Shot this curious trio yesterday during a refreshing walk in the village yesterday. I’ve realized a few things these last couple of days. Maybe it’s the huge snowfall. Maybe it’s something else. Whatever.
Here we go.
The pandemic has brought forth three positive perspectives.
One, I feel so much more appreciative of all the traveling we’ve been able to do during the last 25 years. I traveled a lot before meeting Charlotte, but once we connected, the traveling increased exponentially. The only other couple I know of that comes somewhat close to us is the Friberg’s.
Once you contract the “travel bug”, you never really get rid of it. At least I haven’t. And while I tend to be more enthralled and inspired by creative folks in general, if they’ve also traveled extensively, we’ll usually hit it off instantly.
We’re all different, I get that. But not filling your life with as many new experiences as possible (as opposed to those that are repetitive, predictable, and safe) is still a life concept I can’t relate to.
Anyway, I know it’s not exactly brag-worthy from an environmental perspective, but since 1997, I’ve logged about 367 000 kilometers of air travel. That’s not including trips before then and not all the domestic distances I’ve traveled via train, boat, car, and bus. In all, 600k is still not too far off from a round trip voyage to the moon (768k).
So, if I don’t ever get to travel again, I’d certainly be disappointed and deeply saddened, but not devastated as in feeling my life had been hollow and boring. It’s been a privileged life and in retrospect, I’m really happy that I’ve thoroughly documented the vast majority of our adventures around the world.
Secondly, because of the situation in my life and obviously in the world right now, I’ve found that I can still appreciate my new, hamstrung boundaries. Living here in the Vejbystrand is also a privilege and though I keep walking along the same paths, beaches, and trails, so far, I’ve not felt the least bit bored.
And this brings us to my third perspective.
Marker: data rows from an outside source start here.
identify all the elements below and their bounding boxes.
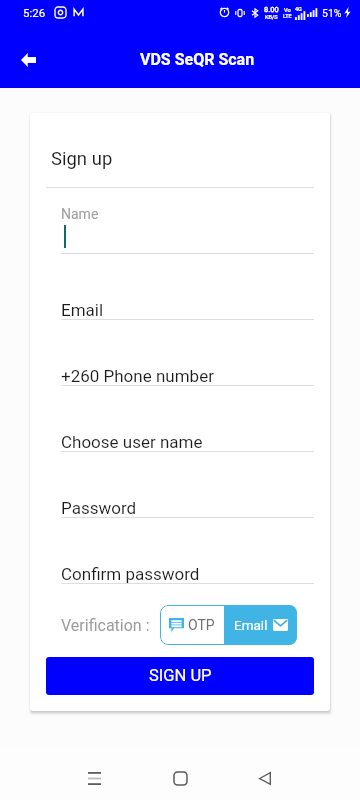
staticText: Choose user name [61,432,203,452]
staticText: Email [234,617,268,633]
staticText: +260 Phone number [61,366,214,386]
staticText: 4G [295,6,302,12]
staticText: Vo [284,7,291,13]
staticText: VDS SeQR Scan [140,50,255,69]
staticText: Email [61,300,104,320]
staticText: Verification : [61,616,150,635]
staticText: Password [61,498,137,518]
staticText: 5:26 [23,6,46,19]
button[interactable]: OTP [160,605,224,645]
button[interactable]: Back [243,756,287,800]
staticText: KB/S [265,14,278,20]
button[interactable]: Home [158,756,202,800]
button[interactable]: Email [224,605,297,645]
staticText: Sign up [51,148,113,170]
staticText: Confirm password [61,564,200,584]
button[interactable]: Recent apps [72,756,116,800]
staticText: 8.00 [264,5,279,14]
staticText: 51% [322,7,342,19]
staticText: SIGN UP [149,666,212,685]
button[interactable]: SIGN UP [46,657,314,695]
staticText: LTE [283,13,292,19]
button[interactable]: Back [10,42,46,78]
staticText: Name [61,206,99,222]
staticText: OTP [188,617,215,633]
The pandemic has provided me with time for reflection. I’m working on a retrospective-introspective exhibition of sorts. Essentially, I’ve embarked on a journey without an outlined goal or even a decent map. More like a reckoning and inventory of my 57-year-old life. The idea being that this will eventually clue me into how to move forward, stay fluid, creative, and, continue to suck up as much as possible out of life. Most importantly, I need to be mindful of “The Valley of Doldrums” which many old folks tend to not realize they’ve fallen into until it’s kept them, hostage, for so long, they succumb to Stockholm Syndrome.